### TASK DIRECTIONS
The lines to be extracted begin at the line containing "předpisy a publikacemi z vašeho oboru." and end at the last line of the data below; copy them exactly and leave out the pictures.

### ENTRIES SUPPLIED
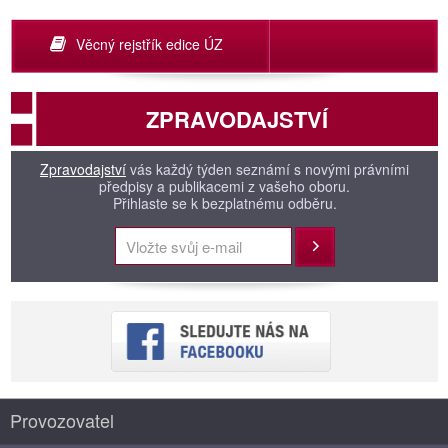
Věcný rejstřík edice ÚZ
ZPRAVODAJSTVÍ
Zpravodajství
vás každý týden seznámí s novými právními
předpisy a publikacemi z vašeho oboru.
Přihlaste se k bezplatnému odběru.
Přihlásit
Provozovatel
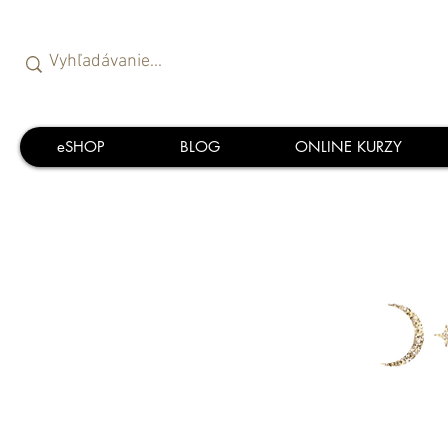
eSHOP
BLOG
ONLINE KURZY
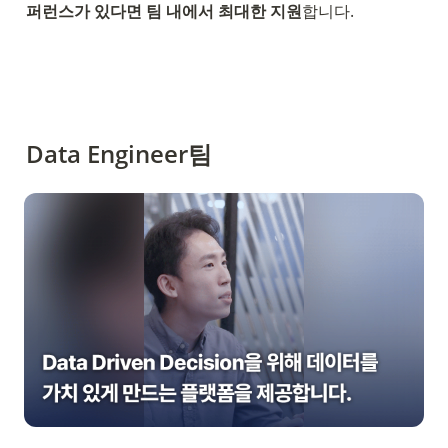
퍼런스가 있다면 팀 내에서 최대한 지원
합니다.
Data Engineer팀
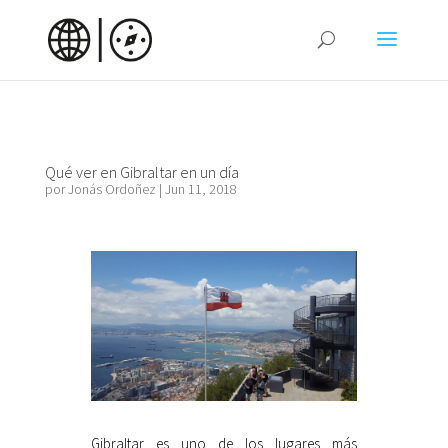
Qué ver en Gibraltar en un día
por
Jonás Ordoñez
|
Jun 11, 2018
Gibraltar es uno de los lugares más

### RESULT OF THE EXERCISE
předpisy a publikacemi z vašeho oboru.
Přihlaste se k bezplatnému odběru.
Přihlásit
Provozovatel
eSHOP
BLOG
ONLINE KURZY
퍼런스가 있다면 팀 내에서 최대한 지원
합니다.
Data Engineer팀
Qué ver en Gibraltar en un día
por
Jonás Ordoñez
|
Jun 11, 2018
Gibraltar es uno de los lugares más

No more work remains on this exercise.